Shedding Light On How Cells Communicate (Introduction)

by dhw, Wednesday, November 07, 2012, 16:11 (4400 days ago) @ David Turell

dhw: If we believe that the individual intelligent cells that make up the body ... and have invented every innovation in the history of evolution ... are not conscious of themselves, the atheist analogy might be that the universe and life have arisen out of the actions of intelligent but non-self-conscious energy (= what George calls the laws of Nature). In other words, David's beloved First Cause would then be intelligent but non-self-conscious energy, which gives us design without a designer!-DAVID: Please don't assume you can change my First Cause! It is self-conscious, and conveys information in a teleological way. You have agreed that chance can't create ALL THAT IS. A non-self-conscious First Cause is a rogue mass of energy on the loose. There has to be a sense of organization at the start or the future developments are setting off with total disorganization.
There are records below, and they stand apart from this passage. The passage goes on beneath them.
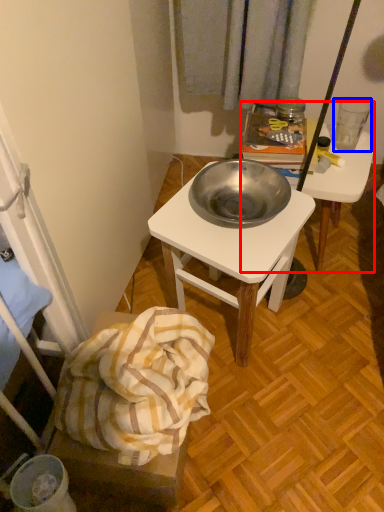 Question: Which point is further to the camera, desk (highlighted by a red box) or coffee cup (highlighted by a blue box)?

Choices:
 (A) desk
 (B) coffee cup

Answer: (B) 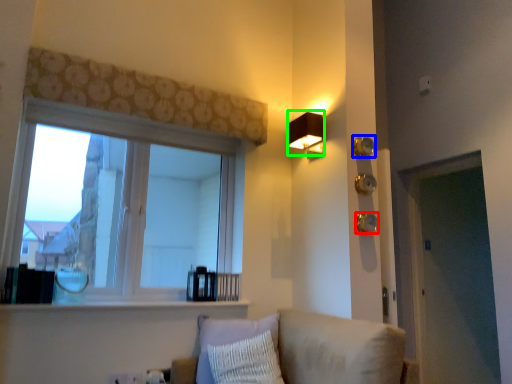 Question: Considering the real-world distances, which object is closest to knob (highlighted by a red box)? knob (highlighted by a blue box) or lamp (highlighted by a green box).

Choices:
 (A) knob
 (B) lamp

Answer: (A) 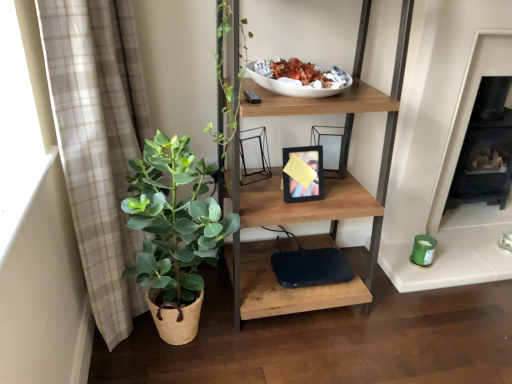 You are a GUI agent. You are given a task and a screenshot of the screen. Output one action in this format:
    pyautogui.click(x=<x>, y=<y>)
    Task: Click on the vacant space in front of wooden shelf at center
    Image resolution: width=512 pixels, height=384 pixels.
    Given the screenshot: What is the action you would take?
    pyautogui.click(x=306, y=356) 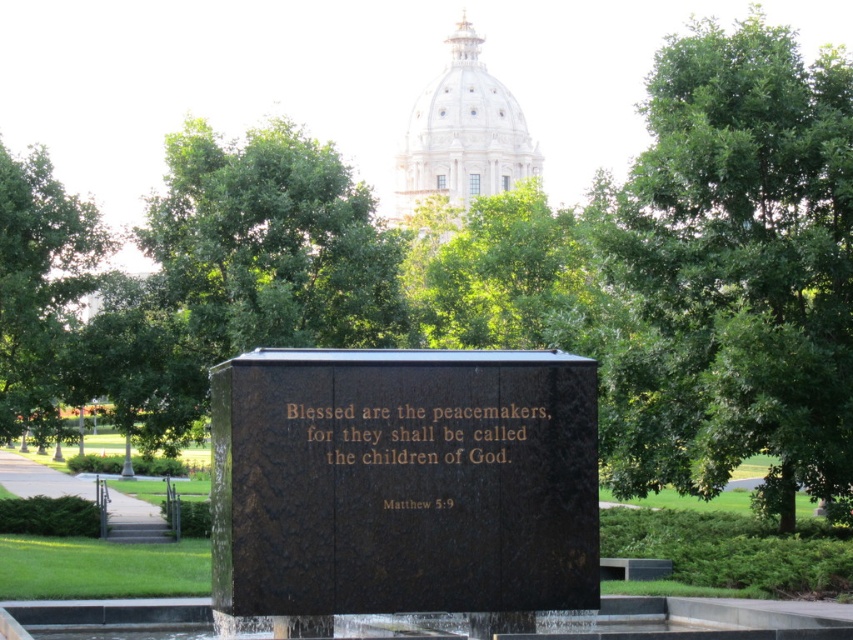 Question: Does bronze textured plaque at center come in front of goldmaterial/textureinscription at center?

Choices:
 (A) no
 (B) yes

Answer: (B)

Question: Considering the real-world distances, which object is farthest from the green leafy tree at left?

Choices:
 (A) goldmaterial/textureinscription at center
 (B) bronze textured plaque at center
 (C) green leafy tree at center

Answer: (A)

Question: Which object appears closest to the camera in this image?

Choices:
 (A) green leafy tree at left
 (B) green leafy tree at center
 (C) bronze textured plaque at center
 (D) goldmaterial/textureinscription at center

Answer: (C)

Question: Where is green leafy tree at center located in relation to goldmaterial/textureinscription at center in the image?

Choices:
 (A) right
 (B) left

Answer: (A)

Question: Is green leafy tree at center closer to camera compared to goldmaterial/textureinscription at center?

Choices:
 (A) yes
 (B) no

Answer: (B)

Question: Which object is the farthest from the goldmaterial/textureinscription at center?

Choices:
 (A) bronze textured plaque at center
 (B) green leafy tree at center
 (C) green leafy tree at left

Answer: (C) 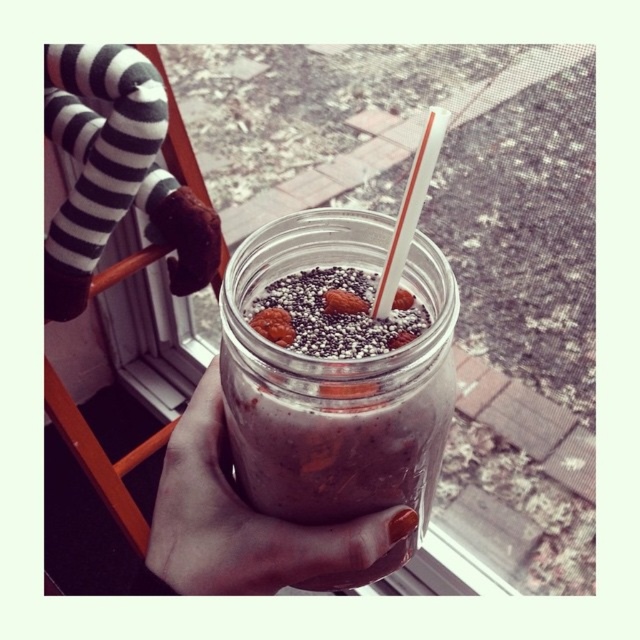 Question: Estimate the real-world distances between objects in this image. Which object is closer to the black striped socks at upper left?

Choices:
 (A) smoothie at center
 (B) matte glass jar at center

Answer: (B)

Question: Can you confirm if smoothie at center is smaller than smooth brown almond at center?

Choices:
 (A) no
 (B) yes

Answer: (A)

Question: Which of the following is the farthest from the observer?

Choices:
 (A) black striped socks at upper left
 (B) matte glass jar at center
 (C) translucent glass jar at center

Answer: (A)

Question: Does translucent glass jar at center appear on the right side of smooth brown almond at center?

Choices:
 (A) no
 (B) yes

Answer: (A)

Question: Which point is farther to the camera?

Choices:
 (A) (349, 515)
 (B) (282, 344)
 (C) (154, 193)

Answer: (C)

Question: Does smoothie at center have a larger size compared to smooth brown almond at center?

Choices:
 (A) no
 (B) yes

Answer: (B) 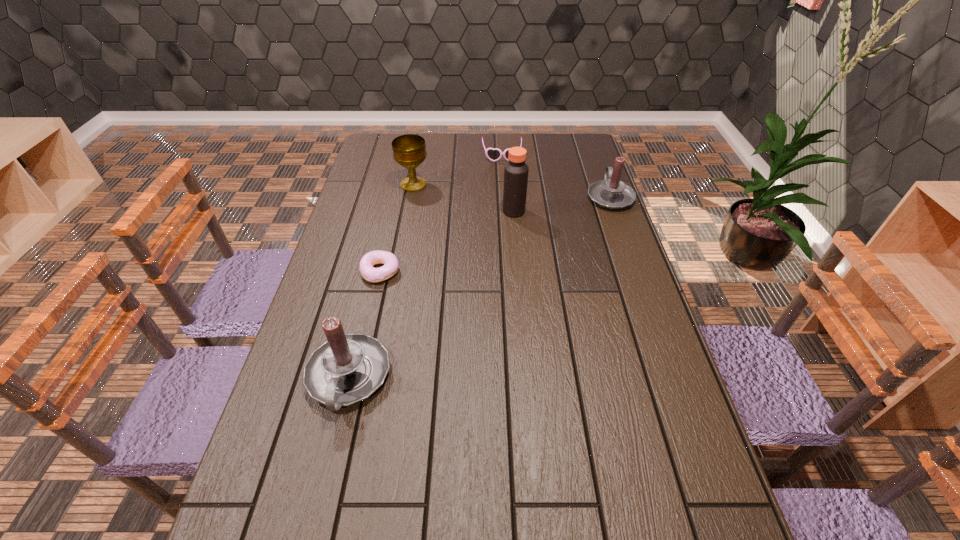 This screenshot has width=960, height=540. I want to click on vacant space that satisfies the following two spatial constraints: 1. on the front-facing side of the sunglasses; 2. on the right side of the vinegar, so click(x=506, y=211).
The evolution of the universe clearly follows a pattern, one that allows us to exist.-I don't assume anything, and I wouldn't dream of trying to (persuade you) to change your First Cause! I am merely suggesting an equally hypothetical alternative. But your comment that this alternative = "a rogue mass of energy on the loose" is itself an assumption. The whole of my post is geared to the possibility that the eternal energy we are BOTH postulating as First Cause may be intelligent in the way we ascribe intelligence to cells, animals, and (as you point out later) plants, without their being self-conscious. They are all creative, but we do not believe they are consciously so. The hypothesis, then, is that eternal energy is NOT a disorganized rogue mass, and that its nature is to organize itself (= George's natural laws). You even go on to ask: "Isn't the entire universe somewhat conscious because of quantum entanglement?" On another post you write: "Richard Feynman admitted no one understands quantum whatever", so the term is not exactly enlightening, but "somewhat conscious" will do for me as a substitute for "intelligent". And that would explain why, like the intelligent cell I never tire of invoking, it keeps on putting itself in different orders. Only a hypothesis, but at least it has two possible advantages over the atheist and theist hypotheses: 1) it doesn't depend on chance, and 2) we don't need an eternally self-conscious god figure to explain life and the universe.